31.4 Java TAF Callback Interface
The OracleOCIFailover
interface includes the callbackFn
method, supporting the following types and events:
public interface OracleOCIFailover{ // Possible Failover Types public static final int FO_SESSION = 1; public static final int FO_SELECT = 2; public static final int FO_NONE = 3; public static final int; // Possible Failover events registered with callback public static final int FO_BEGIN = 1; public static final int FO_END = 2; public static final int FO_ABORT = 3; public static final int FO_REAUTH = 4; public static final int FO_ERROR = 5; public static final int FO_RETRY = 6; public static final int FO_EVENT_UNKNOWN = 7; public int callbackFn (Connection conn, Object ctxt, // ANy thing the user wants to save int type, // One of the possible Failover Types int event ); // One of the possible Failover Events
Handling the FO_ERROR Event
In case of an error while failing over to a new connection, the JDBC application is able to retry failover. Typically, the application sleeps for a while and then it retries, either indefinitely or for a limited amount of time, by having the callback return FO_RETRY
.
Handling the FO_ABORT Event
Callback registered should return the FO_ABORT
event if the FO_ERROR
event is passed to it.
31.5 Comparison of TAF and Fast Connection Failover
Transparent Application Failover (TAF) differs from Fast Connection Failover in the following ways:
-
Application-level connection retries
TAF supports connection retries only at the OCI/Net layer. Fast Connection Failover supports application-level connection retries. This gives the application control of responding to connection failovers.
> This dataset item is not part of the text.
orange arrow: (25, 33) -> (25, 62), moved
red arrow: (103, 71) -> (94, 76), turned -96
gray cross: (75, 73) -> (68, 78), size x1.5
The application can choose whether to retry the connection or to rethrow the exception.
-
Integration with the Universal Connection Pool
TAF works at the network level on a per-connection basis, which means that the connection cache cannot be notified of failures. Fast Connection Failover is well-integrated with the Universal Connection Pool, which enables the Connection Cache Manager to manage the cache for high availability. For example, failed connections are automatically invalidated in the cache.
-
Event-based
Fast Connection Failover is based on the Oracle RAC event mechanism. This means that Fast Connection Failover is efficient and detects failures quickly for both active and inactive connections.
-
Load-balancing support
Fast Connection Failover supports
UP
event load balancing of connections and run-time work request distribution across active Oracle RAC instances.
Note:
Oracle recommends not to use TAF and Fast Connection Failover in the same application.